世界自閉症啓発デー主催者挨拶(抜粋)
そして、本日2026年度の「世界自閉症啓発デー」並びに「発達障害啓発週間」に係る研修会を、ご列席の皆様をはじめ多くの方々のご理解とご協力を得て開催できますことを、
心より感謝申し上げます。誠にありがとうご座います。
さて、2007年12月18日の国連総会決議により、2008年から始まった「世界自閉症啓発デー」も19年目を迎えました。一昨日は多くの皆様のご尽力により、先ほどから流されている映像は昨年度のものですが、稲佐山や眼鏡橋などをはじめとして県内多くの場所がブルーライトアップされました。ご覧いただけたでしょうか。青は「癒し・希望」の意味であり、「Warm Blue」(温かい心で当事者を包み込む)という意味も込められています。
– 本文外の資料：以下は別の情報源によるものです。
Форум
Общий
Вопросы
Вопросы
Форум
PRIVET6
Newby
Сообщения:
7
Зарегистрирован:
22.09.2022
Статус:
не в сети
このような地道な活動と医療の進歩、福祉行政の進展等によって、自閉症をはじめとする発達障害への社会的な理解は着実に進んでいるように思います。4月1日付け報道にあった、県のブルードクター48名の認定も、悩んでいる保護者にとって大きな支えになることでしょう。
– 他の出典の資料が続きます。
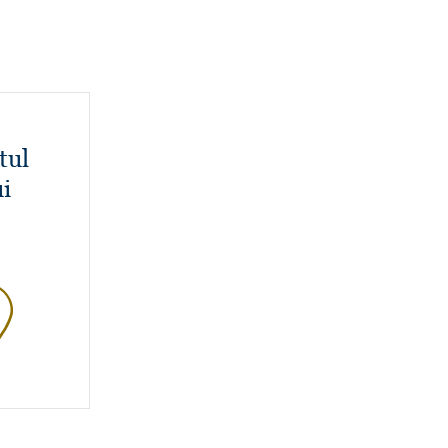
tul
i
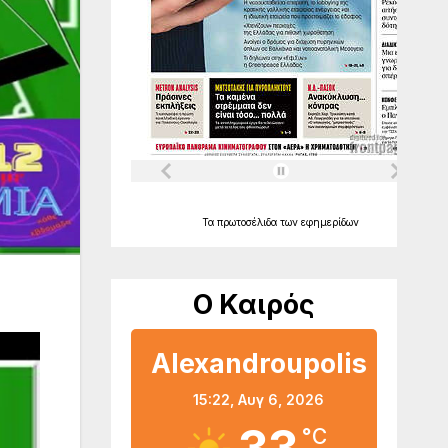
Τα
πρωτοσέλιδα
των
εφημερίδων
Ο Καιρός
Alexandroupolis
15:22,
Αυγ 6, 2026
°C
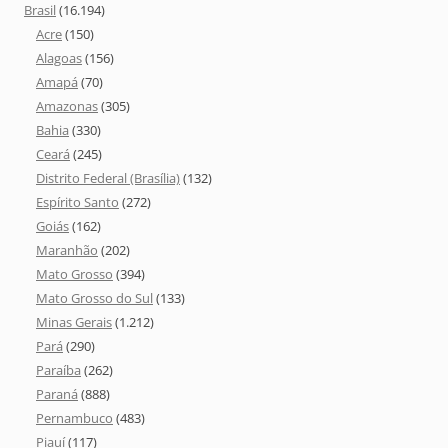
Brasil
(16.194)
Acre
(150)
Alagoas
(156)
Amapá
(70)
Amazonas
(305)
Bahia
(330)
Ceará
(245)
Distrito Federal (Brasília)
(132)
Espírito Santo
(272)
Goiás
(162)
Maranhão
(202)
Mato Grosso
(394)
Mato Grosso do Sul
(133)
Minas Gerais
(1.212)
Pará
(290)
Paraíba
(262)
Paraná
(888)
Pernambuco
(483)
Piauí
(117)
しかし、これは終わりのない問題でもあります。統計上、自閉症は20人から40人に1人、発達障害は10人に1人存在すると言われています。新しい命が生まれてくるということは、自閉症や発達障害の人が必ず存在するということを意味します。したがって、理解と支援に基づく多様性が尊重される共生社会の実現は社会全体の問題であるということを、このような啓発活動を通して広く,そして永続的に社会に訴えていく必要があります。その拠り所は「発達障害者支援法」です。その目的を要約するならば、発達障害者が持つ基本的人権の尊厳にふさわしい日常生活又は社会生活を支援し、全ての国民が、障害の有無によって分け隔てられることなく、相互に尊重し合いながら共生する社会の実現を助ける、ということでしょう。この目的を社会に浸透させていくために、私たち親の会は地道な努力を続けて行きますので、皆様方には今後ともご支援いただきますようお願いいたします。
私が着ているこの今年のチャリティーTシャツには「Be happy with what you
Have」(持っているもので幸せになろう)と書かれています。自閉症や発達障害の当事者や家族はもちろん、この社会に生きるすべての人たちの日常がハッピーで、ウエルビーイングなものになることを願って挨拶とします。
以上の内容で挨拶をしました。当日は、百名以上の参加者があり、長崎大学の今村先生、岩永先生との質疑応答も活発に行われました。多くの方が、自閉症と発達障害に関心と理解を示してくださっていることが分かり、ありがたい気持ちになりました。